Council / Planners turn down application for Toft net washing plant
PLANS to build a controversial net washing and aquaculture servicing facility near to the Toft pier have been rejected by the Shetland Islands Council’s planning department.
The news has been welcomed enthusiastically by local residents who have been campaigning against the proposal while the company behind the plans, SNG Aqua Ltd, a subsidiary of Killybegs based Swan Net Gundry, expressed disappointment.
The company had hoped to create between 15 and 20 jobs in the area and had claimed to fill a gap in the local market, while the Toft community feared the industrialisation of their township.
An established local competitor, Mørenot, based in Scalloway, also opposed the development saying no new jobs would be created as local demand for net washing was already well served.

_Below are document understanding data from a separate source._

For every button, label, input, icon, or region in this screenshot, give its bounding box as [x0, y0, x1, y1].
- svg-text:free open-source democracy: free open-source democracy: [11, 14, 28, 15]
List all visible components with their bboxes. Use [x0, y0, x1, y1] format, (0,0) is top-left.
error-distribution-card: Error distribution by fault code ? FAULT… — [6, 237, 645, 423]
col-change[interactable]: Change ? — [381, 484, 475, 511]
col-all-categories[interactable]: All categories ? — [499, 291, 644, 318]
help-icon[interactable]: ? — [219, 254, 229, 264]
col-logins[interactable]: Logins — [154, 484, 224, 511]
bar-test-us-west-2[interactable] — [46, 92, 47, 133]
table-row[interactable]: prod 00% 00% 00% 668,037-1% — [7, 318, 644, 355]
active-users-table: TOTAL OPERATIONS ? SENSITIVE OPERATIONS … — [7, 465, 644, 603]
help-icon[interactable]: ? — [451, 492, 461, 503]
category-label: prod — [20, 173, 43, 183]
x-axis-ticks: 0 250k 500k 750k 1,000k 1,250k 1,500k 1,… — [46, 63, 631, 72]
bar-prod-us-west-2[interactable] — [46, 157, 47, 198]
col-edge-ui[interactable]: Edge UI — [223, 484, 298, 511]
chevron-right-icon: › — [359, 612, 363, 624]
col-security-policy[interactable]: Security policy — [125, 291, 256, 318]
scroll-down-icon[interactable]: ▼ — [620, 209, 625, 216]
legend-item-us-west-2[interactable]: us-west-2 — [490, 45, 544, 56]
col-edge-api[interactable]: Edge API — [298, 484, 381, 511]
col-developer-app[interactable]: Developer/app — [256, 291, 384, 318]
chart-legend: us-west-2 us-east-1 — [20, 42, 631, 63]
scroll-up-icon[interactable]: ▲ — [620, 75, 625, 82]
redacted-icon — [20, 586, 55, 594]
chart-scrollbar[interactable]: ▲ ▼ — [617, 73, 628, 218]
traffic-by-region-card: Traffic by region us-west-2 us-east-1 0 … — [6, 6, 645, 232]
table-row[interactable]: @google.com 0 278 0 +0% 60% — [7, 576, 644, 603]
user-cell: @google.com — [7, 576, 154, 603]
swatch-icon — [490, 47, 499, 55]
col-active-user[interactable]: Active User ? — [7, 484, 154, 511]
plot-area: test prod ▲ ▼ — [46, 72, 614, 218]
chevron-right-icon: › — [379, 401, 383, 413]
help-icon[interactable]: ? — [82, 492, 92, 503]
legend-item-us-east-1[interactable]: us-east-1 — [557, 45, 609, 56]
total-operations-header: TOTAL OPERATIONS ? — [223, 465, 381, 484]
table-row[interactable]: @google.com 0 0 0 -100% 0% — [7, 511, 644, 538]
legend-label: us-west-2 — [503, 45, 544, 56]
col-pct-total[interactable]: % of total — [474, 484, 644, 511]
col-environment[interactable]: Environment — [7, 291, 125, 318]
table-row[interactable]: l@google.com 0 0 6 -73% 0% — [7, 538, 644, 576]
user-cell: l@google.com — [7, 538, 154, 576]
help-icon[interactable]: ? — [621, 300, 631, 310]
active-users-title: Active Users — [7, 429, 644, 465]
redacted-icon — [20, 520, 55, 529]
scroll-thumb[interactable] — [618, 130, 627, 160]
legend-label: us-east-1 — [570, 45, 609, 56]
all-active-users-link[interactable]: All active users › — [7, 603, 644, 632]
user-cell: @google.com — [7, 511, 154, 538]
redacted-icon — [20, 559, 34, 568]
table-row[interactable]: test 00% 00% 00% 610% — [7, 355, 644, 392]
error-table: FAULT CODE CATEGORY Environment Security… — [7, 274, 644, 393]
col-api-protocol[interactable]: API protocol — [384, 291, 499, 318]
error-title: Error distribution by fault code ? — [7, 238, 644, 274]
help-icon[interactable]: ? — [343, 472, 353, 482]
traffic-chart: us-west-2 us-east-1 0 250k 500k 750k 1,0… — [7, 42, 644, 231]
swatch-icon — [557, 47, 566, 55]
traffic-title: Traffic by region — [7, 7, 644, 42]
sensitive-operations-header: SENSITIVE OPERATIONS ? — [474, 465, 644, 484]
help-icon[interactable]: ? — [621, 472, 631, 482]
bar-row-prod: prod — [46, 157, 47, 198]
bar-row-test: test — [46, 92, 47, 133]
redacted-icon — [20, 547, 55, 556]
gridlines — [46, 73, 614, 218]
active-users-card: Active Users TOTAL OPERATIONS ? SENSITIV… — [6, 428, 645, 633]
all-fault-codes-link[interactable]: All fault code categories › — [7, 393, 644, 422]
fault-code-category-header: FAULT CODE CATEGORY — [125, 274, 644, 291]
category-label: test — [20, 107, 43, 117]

In the event, planners determined that the proposal didn’t comply with a number of local plan policies and was “in principle in the wrong place, and not appropriate to the location due to the existing residential uses within close proximity”.
In an e-mail to SNA Aqua’s agent Hunter Planning, the council’s team leader of development management, John Holden, turned down a request to extent the determination period saying that he agreed with his staff’s recommendation and added that any extension would only incur additional cost but not result in a different outcome.
“I will therefore be proceeding to make a formal determination of the application,” he wrote.
John Laurenson who has been leading the local campaign against the development said residents were relieved to hear of the planning decision.
“Everybody is delighted and relieved that common sense has prevailed,” he said.
“People here have been under a lot of pressure over recent months, and there was a lot of worry, not least over house prices.
“Hopefully the company will now consider locating the development away from a residential area and in an industrial estate where it belongs.”
Speaking on behalf of SNG Aqua, Dale Hunter of Hunter Planning said everyone was “very disappointed” with the decision, and the company would be looking at all the options available including appealing the decision.